Risultato? Processi di emulazione di massa che ambiscono agli standard dilaganti. Diffusione di minorenni che felicemente si prostituiscono per scelta, valutando positivo l’assomigliare alla miriade di ragazze con borse firmate che balzano agli onori delle cronache. Minorenni che violentano e ammazzano loro coetanee. Disoccupazione dilagante tra i giovani, il 45,7% non lavora.
Senza falsi moralismi, ma che futuro stiamo crescendo nelle viscere della nostra società?
Si può continuare ad essere indifferenti? Invece, si può intervenire con una riforma a costo zero, sul lato più reattivo della società, quello culturale?
Quale promotrice dell’Appello Donne e Media, la Rete di associazioni nazionali ed internazionali, degli organismi di parità e rappresentanze professionali che, insieme al quotidiano key4biz, ha varato la prima riforma di genere della Tv pubblica, di questo abbiamo parlato con il Presidente Napolitano, facendo esplicito riferimento al Contratto di servizio in via di rinnovo. Rimettere al centro il merito e offrire una rappresentazione più plurale delle donne che vivono e operano nel nostro Paese possono diventare due obiettivi prioritari del servizio pubblico televisivo, per dare alla società una scossa culturale, il segnale di un cambio di passo per superare la sfiducia che porta alla rassegnazione, un incoraggiamento a credere che migliorare si può, meritandolo.

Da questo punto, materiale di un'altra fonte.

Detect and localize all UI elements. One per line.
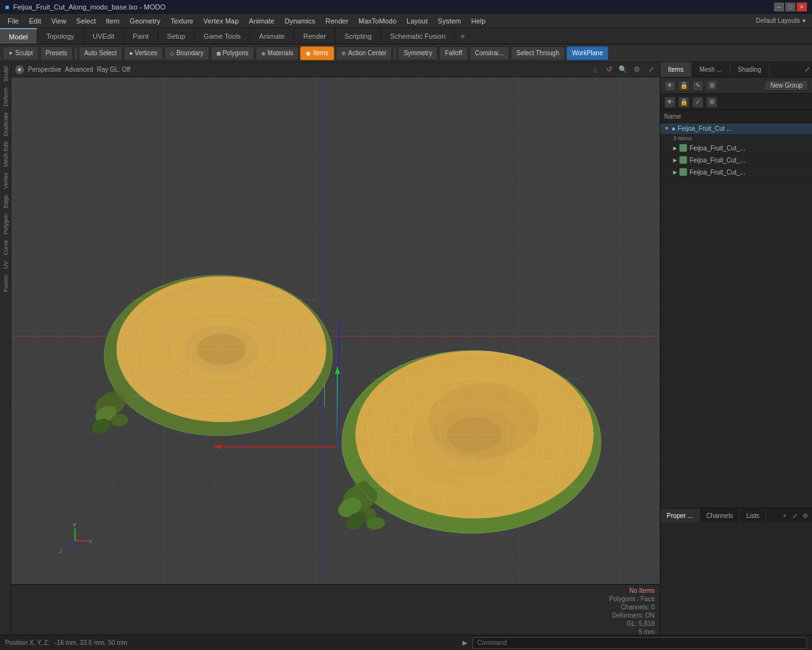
menu-vertexmap[interactable]: Vertex Map	[199, 16, 244, 26]
prop-settings-button[interactable]: ⚙	[801, 511, 809, 520]
item-mesh-icon-2	[679, 156, 687, 164]
viewport-home-icon[interactable]: ⌂	[590, 65, 600, 75]
group-settings-button[interactable]: ⚙	[706, 96, 717, 108]
viewport-expand-icon[interactable]: ⤢	[646, 65, 656, 75]
scene-group-feijoa[interactable]: ▼ ■ Feijoa_Fruit_Cut ...	[660, 123, 812, 135]
sidebar-polygon[interactable]: Polygon	[1, 211, 10, 237]
prop-tab-channels[interactable]: Channels	[700, 508, 740, 522]
tab-setup[interactable]: Setup	[158, 28, 195, 44]
panel-tab-items[interactable]: Items	[660, 62, 691, 77]
item-name-1: Feijoa_Fruit_Cut_...	[690, 145, 745, 152]
viewport-settings-icon[interactable]: ⚙	[632, 65, 642, 75]
menu-help[interactable]: Help	[466, 16, 491, 26]
tab-uvedit[interactable]: UVEdit	[84, 28, 124, 44]
scene-item-3[interactable]: ▶ Feijoa_Fruit_Cut_...	[660, 166, 812, 178]
sidebar-fusion[interactable]: Fusion	[1, 272, 10, 295]
menu-bar: File Edit View Select Item Geometry Text…	[0, 14, 812, 28]
materials-button[interactable]: ◈ Materials	[256, 46, 299, 60]
tab-model[interactable]: Model	[0, 28, 37, 44]
vertices-button[interactable]: ● Vertices	[124, 46, 163, 60]
menu-geometry[interactable]: Geometry	[124, 16, 165, 26]
menu-view[interactable]: View	[46, 16, 72, 26]
item-mesh-icon-3	[679, 168, 687, 176]
sidebar-mesh-edit[interactable]: Mesh Edit	[1, 139, 10, 169]
title-bar: ■ Feijoa_Fruit_Cut_Along_modo_base.lxo -…	[0, 0, 812, 14]
scene-item-1[interactable]: ▶ Feijoa_Fruit_Cut_...	[660, 142, 812, 154]
action-center-button[interactable]: ⊕ Action Center	[336, 46, 393, 60]
workplane-button[interactable]: WorkPlane	[566, 46, 609, 60]
group-lock-button[interactable]: 🔒	[678, 96, 690, 108]
symmetry-button[interactable]: Symmetry	[398, 46, 438, 60]
select-through-button[interactable]: Select Through	[511, 46, 565, 60]
panel-eye-button[interactable]: 👁	[664, 80, 676, 91]
status-size: 5 mm	[639, 628, 655, 635]
prop-expand-button[interactable]: ⤢	[790, 511, 799, 520]
viewport-reset-icon[interactable]: ↺	[604, 65, 614, 75]
sidebar-edge[interactable]: Edge	[1, 192, 10, 211]
constraints-button[interactable]: Constrai...	[469, 46, 510, 60]
properties-panel: Proper ... Channels Lists + ⤢ ⚙	[660, 508, 812, 635]
panel-name-header: Name	[660, 110, 812, 123]
maximize-button[interactable]: □	[785, 3, 796, 11]
layout-dropdown-icon[interactable]: ▾	[802, 17, 806, 24]
polygons-button[interactable]: ◼ Polygons	[211, 46, 254, 60]
tab-animate[interactable]: Animate	[251, 28, 294, 44]
add-mode-button[interactable]: +	[455, 29, 470, 44]
auto-select-button[interactable]: Auto Select	[79, 46, 122, 60]
viewport-perspective[interactable]: Perspective	[28, 66, 61, 73]
viewport-canvas[interactable]: X Y Z	[11, 77, 660, 584]
sculpt-button[interactable]: ✦ Sculpt	[3, 46, 39, 60]
menu-select[interactable]: Select	[71, 16, 101, 26]
group-check-button[interactable]: ✓	[692, 96, 704, 108]
group-item-icon: ■	[672, 126, 675, 132]
panel-tab-mesh[interactable]: Mesh ...	[691, 62, 730, 77]
panel-tab-shading[interactable]: Shading	[730, 62, 769, 77]
tab-paint[interactable]: Paint	[124, 28, 158, 44]
viewport-raygl[interactable]: Ray GL: Off	[97, 66, 131, 73]
falloff-button[interactable]: Falloff	[439, 46, 468, 60]
menu-system[interactable]: System	[433, 16, 466, 26]
scene-item-2[interactable]: ▶ Feijoa_Fruit_Cut_...	[660, 154, 812, 166]
item-mesh-icon-1	[679, 144, 687, 152]
prop-add-button[interactable]: +	[780, 511, 789, 520]
items-button[interactable]: ◉ Items	[300, 46, 334, 60]
sidebar-sculpt[interactable]: Sculpt	[1, 63, 10, 84]
viewport-advanced[interactable]: Advanced	[65, 66, 93, 73]
boundary-button[interactable]: ◇ Boundary	[164, 46, 209, 60]
sidebar-duplicate[interactable]: Duplicate	[1, 110, 10, 139]
svg-text:X: X	[89, 538, 93, 545]
tab-game-tools[interactable]: Game Tools	[195, 28, 251, 44]
panel-settings-button[interactable]: ⚙	[706, 80, 717, 91]
panel-edit-button[interactable]: ✎	[692, 80, 704, 91]
group-eye-button[interactable]: 👁	[664, 96, 676, 108]
tab-topology[interactable]: Topology	[37, 28, 84, 44]
menu-maxtomodo[interactable]: MaxToModo	[353, 16, 402, 26]
menu-dynamics[interactable]: Dynamics	[280, 16, 320, 26]
menu-texture[interactable]: Texture	[166, 16, 199, 26]
sidebar-vertex[interactable]: Vertex	[1, 170, 10, 192]
close-button[interactable]: ✕	[797, 3, 807, 11]
viewport-ctrl-1[interactable]: ■	[15, 65, 24, 74]
panel-expand-button[interactable]: ⤢	[802, 65, 812, 75]
menu-edit[interactable]: Edit	[24, 16, 46, 26]
command-input[interactable]	[473, 637, 807, 649]
sidebar-deform[interactable]: Deform	[1, 85, 10, 109]
prop-tab-properties[interactable]: Proper ...	[660, 508, 700, 522]
menu-animate[interactable]: Animate	[244, 16, 279, 26]
group-item-count: 3 Items	[660, 135, 812, 142]
sidebar-curve[interactable]: Curve	[1, 237, 10, 258]
presets-button[interactable]: Presets	[40, 46, 73, 60]
tab-schematic[interactable]: Schematic Fusion	[381, 28, 455, 44]
tab-render[interactable]: Render	[294, 28, 336, 44]
sidebar-uv[interactable]: UV	[1, 258, 10, 272]
menu-layout[interactable]: Layout	[402, 16, 433, 26]
new-group-button[interactable]: New Group	[764, 80, 808, 91]
menu-item[interactable]: Item	[101, 16, 124, 26]
minimize-button[interactable]: ─	[774, 3, 784, 11]
prop-tab-lists[interactable]: Lists	[740, 508, 766, 522]
tab-scripting[interactable]: Scripting	[336, 28, 381, 44]
menu-render[interactable]: Render	[320, 16, 353, 26]
panel-lock-button[interactable]: 🔒	[678, 80, 690, 91]
viewport-zoom-icon[interactable]: 🔍	[618, 65, 628, 75]
menu-file[interactable]: File	[3, 16, 24, 26]
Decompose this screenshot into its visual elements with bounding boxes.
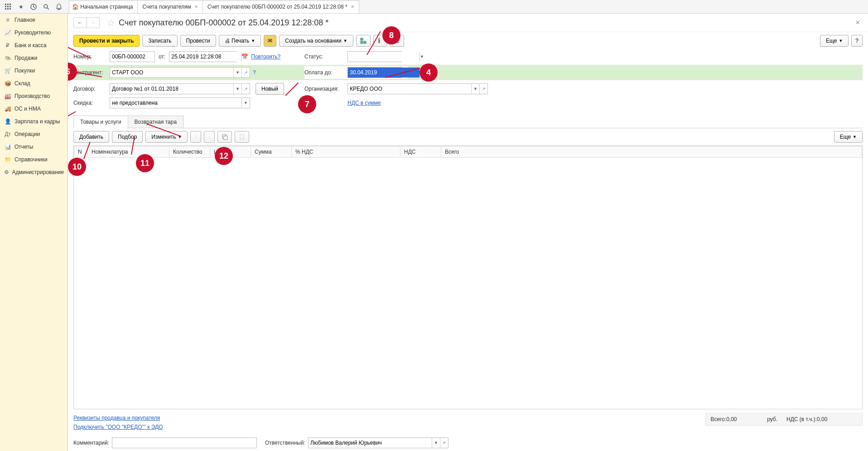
paste-button[interactable] xyxy=(235,131,249,143)
page-title: Счет покупателю 00БП-000002 от 25.04.201… xyxy=(119,18,328,28)
sidebar-item-warehouse[interactable]: 📦Склад xyxy=(0,77,68,90)
star-icon[interactable]: ★ xyxy=(15,1,26,12)
status-select[interactable]: ▼ xyxy=(347,51,402,62)
sidebar-item-catalogs[interactable]: 📁Справочники xyxy=(0,153,68,166)
new-contract-button[interactable]: Новый xyxy=(256,83,284,95)
sidebar-item-label: Склад xyxy=(14,80,30,87)
from-label: от: xyxy=(159,53,165,60)
col-vat[interactable]: НДС xyxy=(400,146,441,158)
more-button[interactable]: Еще▼ xyxy=(820,35,849,47)
tab-goods[interactable]: Товары и услуги xyxy=(73,116,128,128)
chevron-down-icon[interactable]: ▼ xyxy=(241,98,250,108)
tab-document[interactable]: Счет покупателю 00БП-000002 от 25.04.201… xyxy=(203,0,359,13)
col-n[interactable]: N xyxy=(74,146,88,158)
open-icon[interactable]: ↗ xyxy=(241,68,250,78)
history-icon[interactable] xyxy=(28,1,39,12)
responsible-input[interactable]: ▼ ↗ xyxy=(308,437,448,448)
bell-icon[interactable] xyxy=(53,1,64,12)
chevron-down-icon[interactable]: ▼ xyxy=(471,84,479,94)
tabs-area: 🏠 Начальная страница Счета покупателям ×… xyxy=(69,0,866,13)
factory-icon: 🏭 xyxy=(4,93,12,99)
close-doc-button[interactable]: × xyxy=(853,19,863,27)
repeat-link[interactable]: Повторять? xyxy=(251,53,280,60)
org-input[interactable]: ▼ ↗ xyxy=(347,83,488,94)
table-more-button[interactable]: Еще▼ xyxy=(834,131,863,143)
print-button[interactable]: 🖨 Печать▼ xyxy=(219,35,261,47)
number-input[interactable] xyxy=(110,51,155,62)
footer-row: Комментарий: Ответственный: ▼ ↗ xyxy=(68,435,868,451)
tab-home[interactable]: 🏠 Начальная страница xyxy=(69,0,138,13)
attach-button[interactable] xyxy=(373,35,387,47)
help-icon[interactable]: ? xyxy=(253,69,256,76)
close-icon[interactable]: × xyxy=(351,4,354,10)
sidebar-item-production[interactable]: 🏭Производство xyxy=(0,90,68,102)
col-total[interactable]: Всего xyxy=(441,146,862,158)
col-price[interactable]: Цена xyxy=(210,146,251,158)
help-icon[interactable]: ? xyxy=(405,69,408,76)
clear-icon[interactable]: × xyxy=(425,68,428,78)
save-button[interactable]: Записать xyxy=(142,35,177,47)
edo-link[interactable]: Подключить "ООО "КРЕДО"" к ЭДО xyxy=(73,424,163,430)
add-row-button[interactable]: Добавить xyxy=(73,131,109,143)
col-sum[interactable]: Сумма xyxy=(251,146,292,158)
create-based-button[interactable]: Создать на основании▼ xyxy=(279,35,353,47)
contract-input[interactable]: ▼ ↗ xyxy=(110,83,250,94)
forward-button[interactable]: → xyxy=(87,18,99,28)
col-vat-pct[interactable]: % НДС xyxy=(292,146,400,158)
tab-tare[interactable]: Возвратная тара xyxy=(128,116,184,128)
list-button[interactable] xyxy=(390,35,404,47)
sidebar-item-assets[interactable]: 🚚ОС и НМА xyxy=(0,102,68,115)
structure-button[interactable] xyxy=(356,35,371,47)
sidebar-item-sales[interactable]: 🛍Продажи xyxy=(0,52,68,64)
col-nomenclature[interactable]: Номенклатура xyxy=(88,146,169,158)
sidebar-item-reports[interactable]: 📊Отчеты xyxy=(0,141,68,153)
chevron-down-icon[interactable]: ▼ xyxy=(233,84,241,94)
favorite-icon[interactable]: ☆ xyxy=(107,17,115,28)
svg-rect-7 xyxy=(7,8,9,10)
pick-button[interactable]: Подбор xyxy=(112,131,143,143)
discount-select[interactable]: ▼ xyxy=(110,97,250,108)
open-icon[interactable]: ↗ xyxy=(440,438,448,448)
email-button[interactable]: ✉ xyxy=(264,35,276,47)
chevron-down-icon[interactable]: ▼ xyxy=(420,52,424,62)
move-up-button[interactable]: ↑ xyxy=(190,131,201,143)
post-and-close-button[interactable]: Провести и закрыть xyxy=(73,35,140,47)
chevron-down-icon[interactable]: ▼ xyxy=(233,68,241,78)
post-button[interactable]: Провести xyxy=(180,35,216,47)
sidebar-item-payroll[interactable]: 👤Зарплата и кадры xyxy=(0,115,68,128)
pay-until-input[interactable]: 📅 × xyxy=(347,67,402,78)
chevron-down-icon: ▼ xyxy=(839,39,843,43)
vat-mode-link[interactable]: НДС в сумме xyxy=(347,100,381,106)
change-button[interactable]: Изменить▼ xyxy=(145,131,188,143)
date-input[interactable]: 📅 xyxy=(169,51,237,62)
calendar-icon[interactable]: 📅 xyxy=(420,68,425,78)
sidebar-item-main[interactable]: ≡Главное xyxy=(0,14,68,26)
goods-table[interactable]: N Номенклатура Количество Цена Сумма % Н… xyxy=(73,145,863,409)
sidebar-item-admin[interactable]: ⚙Администрирование xyxy=(0,166,68,179)
search-icon[interactable] xyxy=(41,1,52,12)
chevron-down-icon[interactable]: ▼ xyxy=(432,438,440,448)
open-icon[interactable]: ↗ xyxy=(241,84,250,94)
svg-rect-13 xyxy=(364,41,366,44)
back-button[interactable]: ← xyxy=(74,18,87,28)
comment-label: Комментарий: xyxy=(73,440,109,446)
open-icon[interactable]: ↗ xyxy=(479,84,487,94)
sidebar-item-bank[interactable]: ₽Банк и касса xyxy=(0,39,68,52)
sidebar-item-manager[interactable]: 📈Руководителю xyxy=(0,26,68,39)
printer-icon: 🖨 xyxy=(225,38,230,44)
col-qty[interactable]: Количество xyxy=(169,146,210,158)
copy-button[interactable] xyxy=(217,131,232,143)
close-icon[interactable]: × xyxy=(195,4,198,10)
tab-list[interactable]: Счета покупателям × xyxy=(137,0,203,13)
sidebar-item-label: Производство xyxy=(14,93,50,99)
sidebar-item-purchases[interactable]: 🛒Покупки xyxy=(0,64,68,77)
comment-input[interactable] xyxy=(112,437,257,448)
help-button[interactable]: ? xyxy=(851,35,863,47)
sidebar-item-operations[interactable]: ДтОперации xyxy=(0,128,68,141)
box-icon: 📦 xyxy=(4,80,12,87)
requisites-link[interactable]: Реквизиты продавца и покупателя xyxy=(73,415,160,421)
move-down-button[interactable]: ↓ xyxy=(204,131,215,143)
nav-buttons: ← → xyxy=(73,17,100,28)
apps-icon[interactable] xyxy=(3,1,14,12)
counterparty-input[interactable]: ▼ ↗ xyxy=(110,67,250,78)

La Rai, uno dei principali attori della produzione mediatica, finanziata anche con il contributo dei cittadini, può dare un contributo tangibile su questo fronte. Abbiamo lanciato la proposta di un Talent sul merito. Attendiamo dal 7 marzo 2012 che Rai metta in campo la serie di puntate sul Talento delle Donne, come annunciato pubblicamente. Abbiamo presentato una serie di emendamenti al Contratto di Servizio pubblico, che indica i doveri della concessionaria, per rimettere al centro della produzione Rai questi temi. L’auspicio è che tutto il management Rai colga l’urgenza del segnale. Alla Presidente della Rai, Anna Maria Tarantola, chiediamo di gettare il cuore oltre gli ostacoli.